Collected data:
------

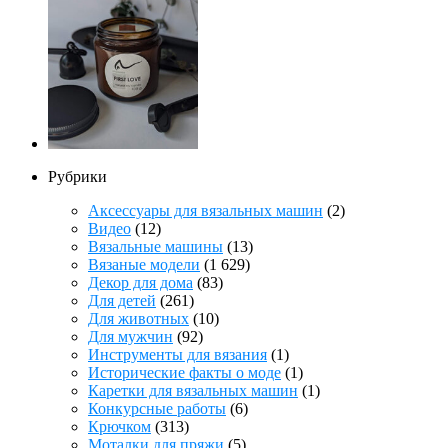
Рубрики
Аксессуары для вязальных машин
(2)
Видео
(12)
Вязальные машины
(13)
Вязаные модели
(1 629)
Декор для дома
(83)
Для детей
(261)
Для животных
(10)
Для мужчин
(92)
Инструменты для вязания
(1)
Исторические факты о моде
(1)
Каретки для вязальных машин
(1)
Конкурсные работы
(6)
Крючком
(313)
Моталки для пряжи
(5)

------

Exercise details: Each record above is to be returned unchanged, while any picture it holds stays out.

Task output:
Рубрики
Аксессуары для вязальных машин
(2)
Видео
(12)
Вязальные машины
(13)
Вязаные модели
(1 629)
Декор для дома
(83)
Для детей
(261)
Для животных
(10)
Для мужчин
(92)
Инструменты для вязания
(1)
Исторические факты о моде
(1)
Каретки для вязальных машин
(1)
Конкурсные работы
(6)
Крючком
(313)
Моталки для пряжи
(5)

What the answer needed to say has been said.